- **Work instructions**
Only the number is needed: how many lines of the records include "reporting"?

━━━━━━━━

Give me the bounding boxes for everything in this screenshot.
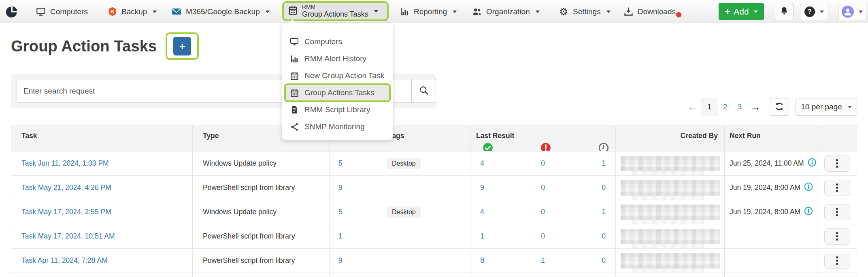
error-count-link[interactable]: 0 xyxy=(537,159,549,168)
page-1-current[interactable]: 1 xyxy=(701,98,718,116)
account-button[interactable] xyxy=(838,3,866,20)
monitor-icon xyxy=(36,6,46,17)
computers-count-link[interactable]: 5 xyxy=(338,208,343,216)
rmm-dropdown-menu: Computers RMM Alert History New Group Ac… xyxy=(282,23,393,140)
task-link[interactable]: Task May 21, 2024, 4:26 PM xyxy=(21,183,111,192)
table-row: Task Apr 11, 2024, 7:28 AM PowerShell sc… xyxy=(11,249,857,273)
computers-count-link[interactable]: 5 xyxy=(338,159,343,168)
nav-backup[interactable]: B Backup xyxy=(107,0,157,23)
share-nodes-icon xyxy=(289,122,299,132)
new-group-task-button[interactable]: + xyxy=(173,37,191,55)
created-by-redacted xyxy=(621,180,720,196)
task-link[interactable]: Task Apr 11, 2024, 7:28 AM xyxy=(21,256,108,265)
info-icon[interactable] xyxy=(804,207,813,217)
nav-rmm-highlighted[interactable]: RMM Group Actions Tasks xyxy=(282,1,389,21)
nav-m365-backup[interactable]: M365/Google Backup xyxy=(171,0,270,23)
backup-shield-icon: B xyxy=(107,6,117,17)
error-count-link[interactable]: 0 xyxy=(537,208,549,216)
error-icon xyxy=(540,143,552,151)
tag-badge: Desktop xyxy=(387,207,421,218)
help-button[interactable]: ? xyxy=(800,3,828,20)
envelope-icon xyxy=(171,6,182,17)
prev-page-arrow[interactable]: ← xyxy=(684,98,701,116)
pending-count-link[interactable]: 1 xyxy=(598,159,610,168)
menu-item-group-actions-tasks-active[interactable]: Group Actions Tasks xyxy=(284,83,391,102)
created-by-redacted xyxy=(621,229,720,244)
calendar-icon xyxy=(289,71,299,81)
error-count-link[interactable]: 0 xyxy=(537,232,549,241)
success-count-link[interactable]: 4 xyxy=(476,159,488,168)
menu-item-computers[interactable]: Computers xyxy=(282,33,393,50)
nav-downloads[interactable]: Downloads xyxy=(623,0,676,23)
nav-organization-label: Organization xyxy=(486,7,530,16)
add-button[interactable]: + Add xyxy=(719,3,764,20)
chevron-down-icon xyxy=(453,11,457,13)
col-actions xyxy=(817,126,857,151)
nav-backup-label: Backup xyxy=(121,7,147,16)
task-link[interactable]: Task Jun 11, 2024, 1:03 PM xyxy=(21,159,109,168)
nav-reporting-label: Reporting xyxy=(414,7,447,16)
success-count-link[interactable]: 4 xyxy=(476,208,488,216)
tasks-table: Task Type Tags Last Result Cre xyxy=(11,126,857,277)
notifications-button[interactable] xyxy=(775,3,794,20)
info-icon[interactable] xyxy=(808,158,817,169)
success-count-link[interactable]: 1 xyxy=(476,232,488,241)
success-count-link[interactable]: 9 xyxy=(476,183,488,192)
page-2-link[interactable]: 2 xyxy=(718,98,732,116)
table-row: Task May 17, 2024, 2:55 PM Windows Updat… xyxy=(11,200,857,224)
calendar-icon xyxy=(288,5,298,17)
chevron-down-icon xyxy=(536,11,540,13)
page-head: Group Action Tasks + xyxy=(11,32,199,60)
pending-count-link[interactable]: 1 xyxy=(598,208,610,216)
people-icon xyxy=(472,6,482,17)
row-menu-button[interactable] xyxy=(824,180,850,196)
chevron-down-icon xyxy=(266,11,270,13)
info-icon[interactable] xyxy=(804,182,813,193)
bar-chart-icon xyxy=(399,6,410,17)
search-icon xyxy=(419,85,429,97)
computers-count-link[interactable]: 9 xyxy=(338,256,343,265)
nav-computers[interactable]: Computers xyxy=(36,0,88,23)
menu-item-label: Group Actions Tasks xyxy=(304,88,374,97)
refresh-button[interactable] xyxy=(770,98,789,116)
nav-settings[interactable]: ⚙ Settings xyxy=(558,0,611,23)
pending-count-link[interactable]: 0 xyxy=(598,256,610,265)
next-page-arrow[interactable]: → xyxy=(747,98,764,116)
plus-icon: + xyxy=(179,40,185,53)
table-row: Task May 17, 2024, 10:51 AM PowerShell s… xyxy=(11,224,857,249)
chevron-down-icon xyxy=(848,106,852,108)
row-menu-button[interactable] xyxy=(824,253,850,269)
pagination: ← 1 2 3 → 10 per page xyxy=(684,98,857,116)
error-count-link[interactable]: 1 xyxy=(537,256,549,265)
search-button[interactable] xyxy=(412,79,436,103)
menu-item-rmm-alert-history[interactable]: RMM Alert History xyxy=(282,50,393,67)
app: Computers B Backup M365/Google Backup RM… xyxy=(0,0,868,277)
table-row: Task May 21, 2024, 4:26 PM PowerShell sc… xyxy=(11,176,857,200)
nav-reporting[interactable]: Reporting xyxy=(399,0,457,23)
refresh-icon xyxy=(774,102,784,113)
row-menu-button[interactable] xyxy=(824,228,850,245)
computers-count-link[interactable]: 1 xyxy=(338,232,343,241)
page-3-link[interactable]: 3 xyxy=(732,98,747,116)
next-run-value: Jun 25, 2024, 11:00 AM xyxy=(730,159,804,168)
col-created-by: Created By xyxy=(616,126,725,151)
menu-item-new-group-action-task[interactable]: New Group Action Task xyxy=(282,67,393,84)
error-count-link[interactable]: 0 xyxy=(537,183,549,192)
nav-rmm-section-label: RMM xyxy=(302,4,368,11)
task-link[interactable]: Task May 17, 2024, 10:51 AM xyxy=(21,232,115,241)
success-count-link[interactable]: 8 xyxy=(476,256,488,265)
per-page-select[interactable]: 10 per page xyxy=(796,98,857,116)
task-link[interactable]: Task May 17, 2024, 2:55 PM xyxy=(21,208,111,216)
computers-count-link[interactable]: 9 xyxy=(338,183,343,192)
row-menu-button[interactable] xyxy=(824,156,850,172)
menu-item-label: RMM Script Library xyxy=(304,105,370,114)
chevron-down-icon xyxy=(153,11,157,13)
pending-count-link[interactable]: 0 xyxy=(598,232,610,241)
pending-count-link[interactable]: 0 xyxy=(598,183,610,192)
menu-item-rmm-script-library[interactable]: RMM Script Library xyxy=(282,101,393,118)
nav-organization[interactable]: Organization xyxy=(472,0,540,23)
menu-item-snmp-monitoring[interactable]: SNMP Monitoring xyxy=(282,118,393,135)
menu-item-label: RMM Alert History xyxy=(304,54,366,63)
row-menu-button[interactable] xyxy=(824,204,850,220)
brand-logo-icon[interactable] xyxy=(5,5,19,19)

━━━━━━━━

- **Solution to the exercise**
2